Dosa Turunan

Tian Setiawati Topandi
Chapter #5

3.Jejak Alif di Pagi Kegelapan

TERLIHAT tangan  menuliskan pesan dengan gemetar di atas selembar kertas, tinta yang memantulkan kilauan samar. Kalimatnya berbunyi, "Ba, aku merindukanmu," diakhiri dengan huruf hijaiyah Alif yang elegan. Tiba-tiba, darah memuncrat di kertas tersebut. Suasana berubah gelap, seolah ada kekuatan menarikku ke dalam kegelapan. Aku terbangun terengah-engah, keringat dingin membasahi tengkuk dan pelipis.

Pukul sembilan pagi, melihat jarum jam membuatku melompat dari tempat tidur. Sambil mengumpulkan nyawa yang tercecer, aku meraih radio tua di samping bantal, menyalakan berita pagi yang terlambat sambil bertanya-tanya kenapa Ibu tidak membangunkanku.

Suara radio yang samar kemudian semakin jelas.

“Selamat pagi, pendengar setia. Ini Radio Nasional, melaporkan berita terbaru. Hari ini, 10 Mei 1998, krisis ekonomi semakin menghantam berbagai sektor di Indonesia. Harga barang pokok melonjak drastis, dan ribuan perusahaan terpaksa gulung tikar. Pemutusan hubungan kerja terus meningkat, menyebabkan jutaan orang kehilangan mata pencaharian.”

Hatiku berdebar. Aku terlambat untuk aksi! Dengan langkah tergesa, aku menuju kamar mandi, menyiram wajahku dengan air dingin, dan menggosok gigi secepat mungkin. Hari ini terasa seperti roller coaster—penuh ketegangan dan urgensi.

Saat hendak keluar, dering telepon membuatku berhenti.

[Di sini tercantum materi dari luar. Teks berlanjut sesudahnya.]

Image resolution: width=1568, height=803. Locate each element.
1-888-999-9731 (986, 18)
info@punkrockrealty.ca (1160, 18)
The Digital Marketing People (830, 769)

Rasa ingin mengangkat telepon itu bersaing dengan kepanikan untuk segera bersiap. Deringnya semakin nyaring, menggema di dalam rumah yang sepi.

“Ibu! Ibu!”

Aku melangkah keluar kamar, memanggil Ibu, tapi tidak ada jawaban. Dengan langkah cepat, aku menuju telepon bergagang besar yang berada di ruang tamu. Aku mengangkatnya, dan suara Asti terdengar di ujung sana, kesal dan terburu-buru.

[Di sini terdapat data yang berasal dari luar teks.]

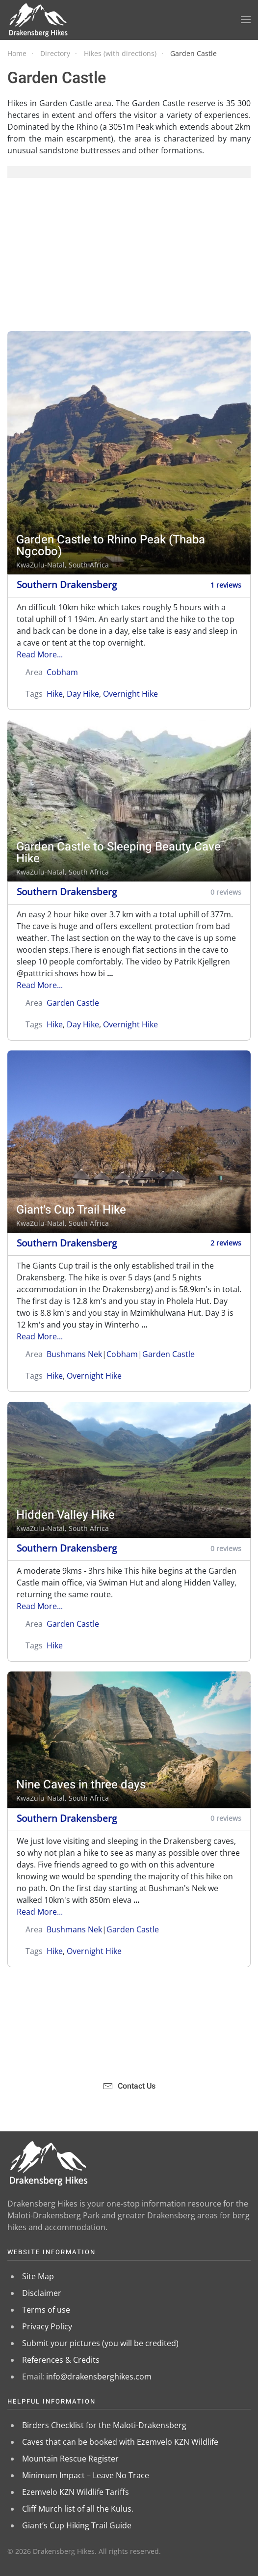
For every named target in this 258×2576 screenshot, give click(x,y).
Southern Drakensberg (67, 584)
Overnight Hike (130, 693)
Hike (55, 693)
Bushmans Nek (74, 1354)
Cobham (62, 672)
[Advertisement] (129, 254)
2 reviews (225, 1242)
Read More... (40, 654)
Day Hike (83, 693)
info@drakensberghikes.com (99, 2376)
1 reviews (225, 585)
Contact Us (129, 2086)
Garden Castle (73, 1002)
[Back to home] (38, 19)
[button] (246, 19)
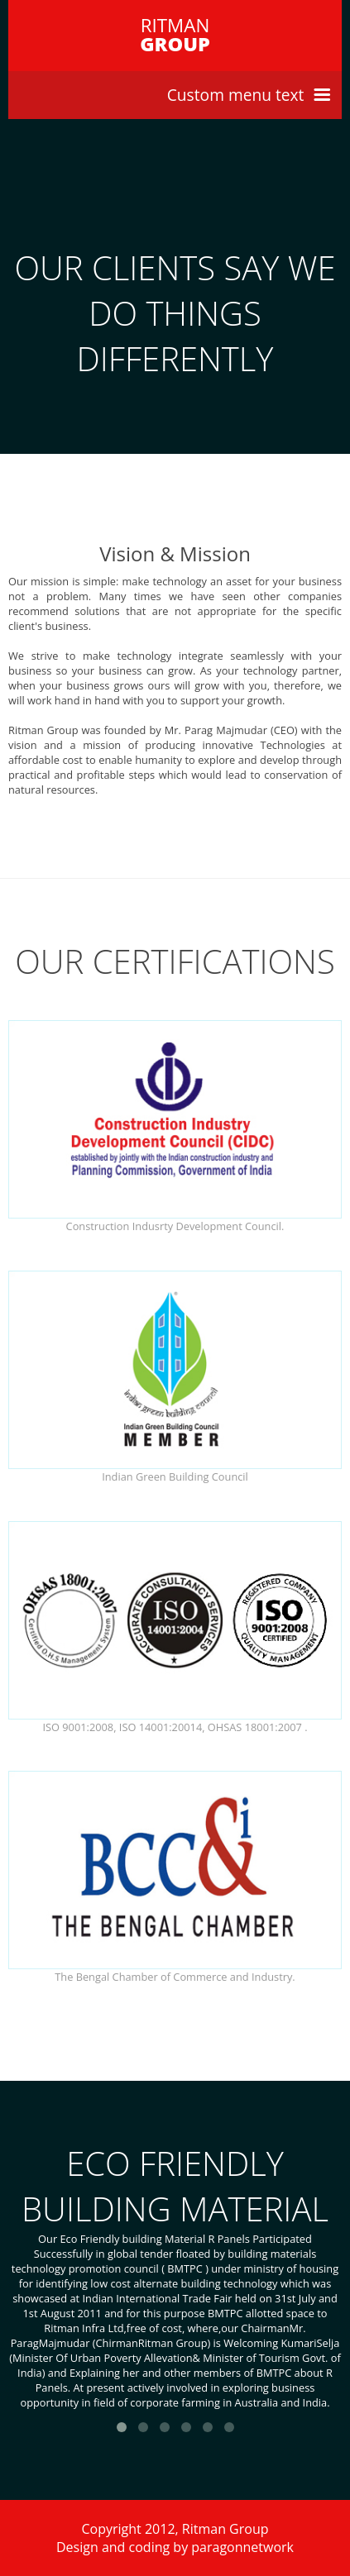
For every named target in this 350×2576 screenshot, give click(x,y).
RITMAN (175, 34)
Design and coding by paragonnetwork (175, 2547)
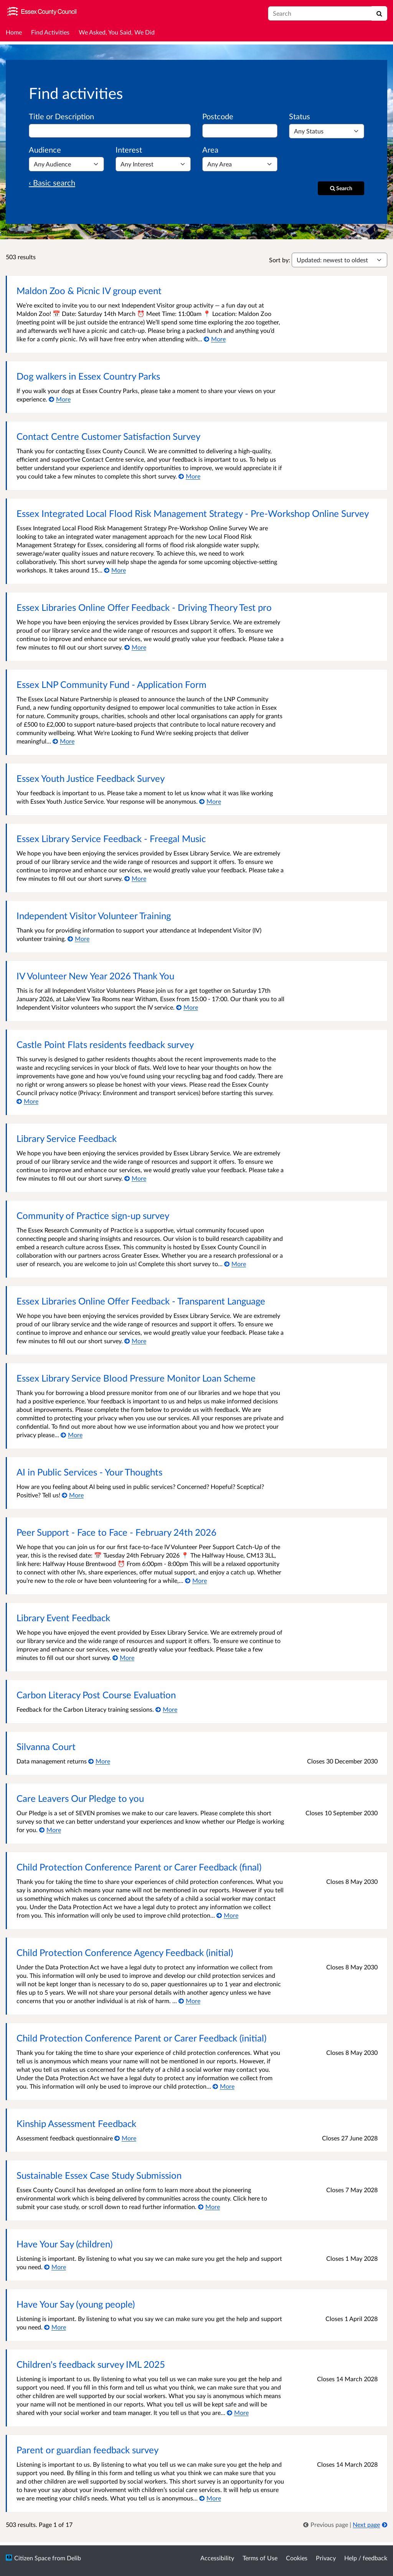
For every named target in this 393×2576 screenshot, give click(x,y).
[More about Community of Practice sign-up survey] (235, 1263)
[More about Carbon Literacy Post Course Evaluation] (166, 1709)
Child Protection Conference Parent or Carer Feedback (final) (139, 1866)
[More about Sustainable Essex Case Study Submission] (209, 2206)
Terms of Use (260, 2557)
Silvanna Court (46, 1746)
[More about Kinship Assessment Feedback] (125, 2138)
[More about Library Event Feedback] (123, 1657)
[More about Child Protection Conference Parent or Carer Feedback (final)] (227, 1915)
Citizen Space (32, 2557)
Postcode (217, 116)
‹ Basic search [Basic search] (52, 182)
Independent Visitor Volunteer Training (94, 915)
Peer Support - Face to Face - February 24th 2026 (116, 1532)
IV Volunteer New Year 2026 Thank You (95, 975)
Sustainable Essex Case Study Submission (99, 2175)
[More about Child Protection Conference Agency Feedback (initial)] (189, 2000)
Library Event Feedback (63, 1617)
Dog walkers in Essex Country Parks (88, 376)
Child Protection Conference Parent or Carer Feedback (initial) (141, 2037)
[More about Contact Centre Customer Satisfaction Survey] (189, 476)
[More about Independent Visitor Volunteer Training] (78, 938)
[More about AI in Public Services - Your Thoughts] (73, 1495)
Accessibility (217, 2557)
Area (210, 149)
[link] (326, 2524)
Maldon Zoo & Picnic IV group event (89, 290)
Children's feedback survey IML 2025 (91, 2364)
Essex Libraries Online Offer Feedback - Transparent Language (141, 1300)
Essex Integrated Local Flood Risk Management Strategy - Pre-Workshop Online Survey (193, 513)
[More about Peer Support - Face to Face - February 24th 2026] (196, 1580)
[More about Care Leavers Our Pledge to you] (50, 1829)
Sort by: (279, 259)
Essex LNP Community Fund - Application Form (111, 684)
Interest (129, 149)
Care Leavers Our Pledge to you (80, 1798)
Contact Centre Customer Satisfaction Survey (108, 436)
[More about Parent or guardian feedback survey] (210, 2498)
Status (299, 116)
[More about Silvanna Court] (99, 1761)
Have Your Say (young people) (76, 2304)
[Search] (379, 13)
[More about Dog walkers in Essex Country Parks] (60, 399)
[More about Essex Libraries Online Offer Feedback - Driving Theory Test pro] (135, 647)
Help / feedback (365, 2557)
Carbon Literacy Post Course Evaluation (96, 1694)
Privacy (326, 2557)
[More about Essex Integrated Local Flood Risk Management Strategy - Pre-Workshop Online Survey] (115, 570)
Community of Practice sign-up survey (93, 1215)
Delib (74, 2557)
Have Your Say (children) (64, 2243)
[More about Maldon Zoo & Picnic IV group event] (215, 338)
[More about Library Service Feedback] (135, 1178)
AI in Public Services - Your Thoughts (89, 1471)
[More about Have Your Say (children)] (55, 2266)
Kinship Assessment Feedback (76, 2123)
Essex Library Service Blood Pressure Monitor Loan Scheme (136, 1377)
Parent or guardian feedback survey (88, 2449)
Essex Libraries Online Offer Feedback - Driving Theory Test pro (144, 607)
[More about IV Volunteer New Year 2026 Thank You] (187, 1007)
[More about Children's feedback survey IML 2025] (238, 2412)
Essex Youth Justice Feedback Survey (91, 778)
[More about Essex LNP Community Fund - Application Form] (63, 741)
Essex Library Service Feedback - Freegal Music (111, 838)
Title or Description (61, 116)
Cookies (296, 2557)
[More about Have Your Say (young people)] (55, 2327)
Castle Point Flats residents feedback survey (105, 1044)
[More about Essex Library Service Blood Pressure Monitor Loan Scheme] (72, 1434)
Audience (45, 149)
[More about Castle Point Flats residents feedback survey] (27, 1101)
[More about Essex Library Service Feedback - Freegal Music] (135, 878)
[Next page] (370, 2524)
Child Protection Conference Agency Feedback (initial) (125, 1952)
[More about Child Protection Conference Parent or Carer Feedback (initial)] (223, 2086)
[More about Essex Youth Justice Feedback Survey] (210, 801)
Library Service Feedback (67, 1138)
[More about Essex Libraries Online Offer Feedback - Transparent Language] (135, 1340)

“Ta, kamu di mana? Sudah jam segini, rapat koordinasi untuk demo nanti siang sudah dimulai!”

Terdengar suara orang berbicara dengan riuh di latar belakang. Mereka pasti sedang mempersiapkan strategi untuk aksi nanti.

“Ti, kamu sendiri di mana sekarang?”

“Kami lagi di aula fakultas! Semuanya sudah berkumpul. Ayo, cepat ke sini! Kamu harus ikut rapat terakhir sebelum kita turun ke jalan.”

“Maaf banget, aku baru bangun! Aku segera menyusul.”

Sebelum Asti bisa menjawab, suara lain terdengar—lebih tenang, namun tegas dan penuh wibawa. Suara yang tidak asing, karena aku baru bertemu pemiliknya kemarin sore. Dia adalah Arlan, lelaki yang menemuiku petang kemarin.

“Selamat pagi, Ta. Ini Arlan. Ingat aku? Kita bertemu kemarin sore.”